National business organizations and economists have long touted the benefits of investing in high-quality early education.
“With current early childhood education resource levels, too many kindergartners will continue to begin school ill-prepared,” the U.S. Chamber of Commerce says, “and businesses will lack the necessary workforce to fill the jobs of the future.”
And there’s this from the National Association of Manufacturers: “Access to high-quality early education and learning opportunities is integral to helping today’s children prepare for the highly competitive, fast-paced global economy.”
And this from the Committee for Economic Development: “Our nation now faces tough choices to renew the economy, but fiscal prudence cannot be served at the expense of under-investing in the well-being and future of our children – and thereby preventing unnecessary remedial expenditures. CED believes it is vital for our country’s future that investments in our youngest children remain a major national and state-level priority,”
A few statistics underscore the need in Massachusetts:
- 68% of Massachusetts’s jobs in 2018 will require a college degree, but only 54% of young adults in the state have completed college.
- 39% of Massachusetts third graders scored below proficient in reading on the 2012 MCAS – including 60% from low-income families – and performance has been virtually stagnant since 2001.
- Children who struggle with reading in third grade are four times less likely than other students to finish high school by age 19.
- Almost 8,000 Massachusetts students dropped out of high school in 2011-12.
- Each high school dropout in Massachusetts, on average, costs $349,000 more over a lifetime – in decreased tax revenues and increased public assistance costs – than the average graduate.
Research backs up the business organizations’ interest in high-quality early education as critical to addressing this need. It produces short- and long-term benefits, particularly for children from low-income families.
- Participants are 40% less likely to be referred to special education or held back a grade, 30% more likely to graduate from high school and twice as likely to attend college.
- Participants demonstrate stronger early literacy and math skills.
- High-quality early education helps develop children’s social-emotional skills and their ability to focus and stay on task, all essential for success in the 21st century workplace. Children’s ability at age 4 to pay attention and complete a task strongly predicts their chances of graduating from college by age 25.
- At age 40, adults who had participated in high-quality early education as children earned, on average, $5,500 more annually.
Massachusetts – home of the nation’s first consolidated Department of Early Education and Care – has laid a strong foundation for a statewide system of high-quality early education and care. Yet the commonwealth has not invested the funds to finish building the house and bring the system to scale.

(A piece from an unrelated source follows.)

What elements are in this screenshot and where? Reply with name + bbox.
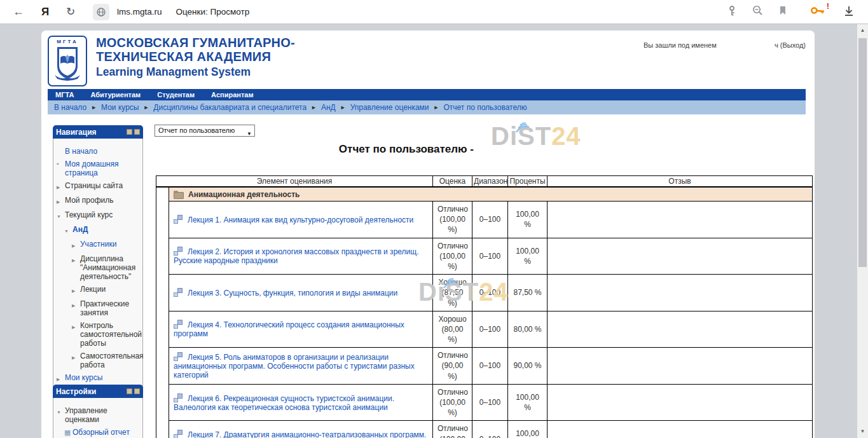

Funding for early education and care has declined more than $80 million since fiscal year 2009. It has declined 28% since FY01. Governor Patrick seeks to turn this around with $131 million in new investments in high-quality early education and care in FY14.
The bottom line is it’s an investment with a proven return.
“Early childhood programs are a good investment, with inflation-adjusted annual rates of return to these funds of 10% or higher,” says Federal Reserve Chairman Ben Bernanke. “Very few alternative investments can promise that kind of return.”